PROBLEM:
How many lines of the data contain the string "Stainless"? Write the number and nothing more.

MATERIAL PROVIDED:
----------------

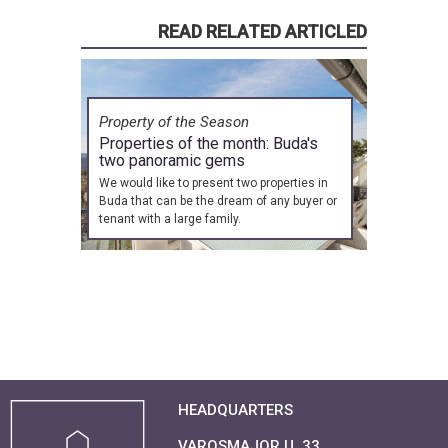
READ RELATED ARTICLED
Property of the Season
Properties of the month: Buda's
two panoramic gems
We would like to present two properties in
Buda that can be the dream of any buyer or
tenant with a large family.
HEADQUARTERS
VAROSMAJOR U. 33.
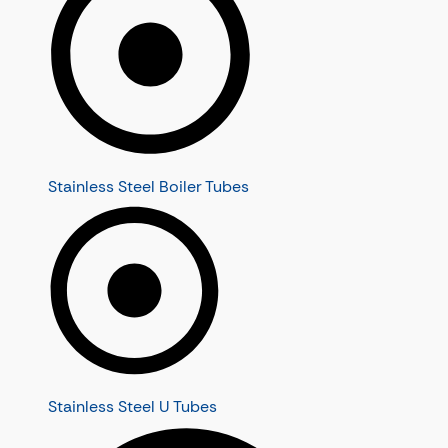
Stainless Steel Boiler Tubes
Stainless Steel U Tubes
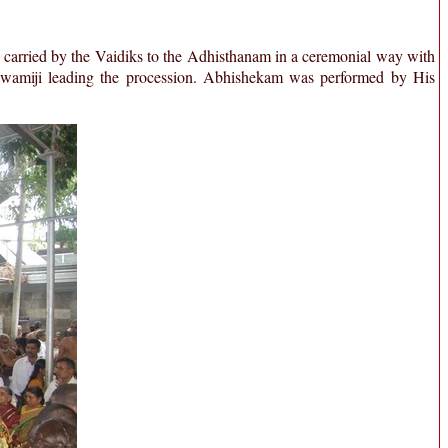
 carried by the Vaidiks to the Adhisthanam in a ceremonial way with
Swamiji leading the procession. Abhishekam was performed by His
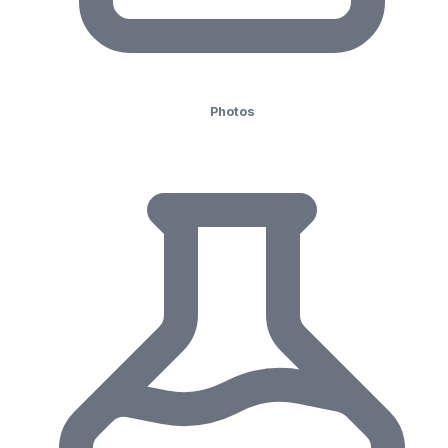
Photos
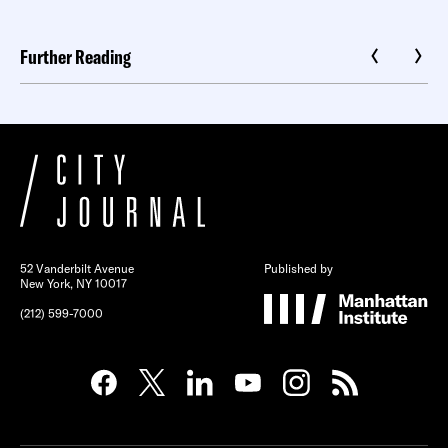
Further Reading
52 Vanderbilt Avenue
Published by
New York, NY 10017
(212) 599-7000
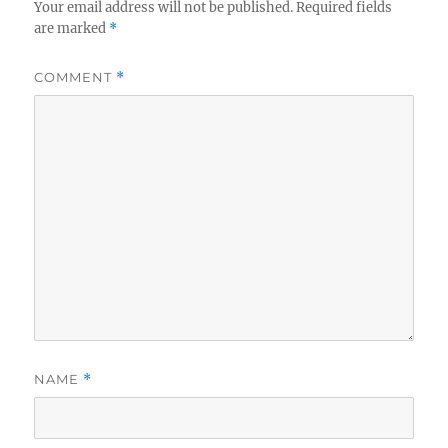
Your email address will not be published.
Required fields
are marked
*
COMMENT
*
NAME
*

----------------

ANSWER TO THIS PROBLEM:
2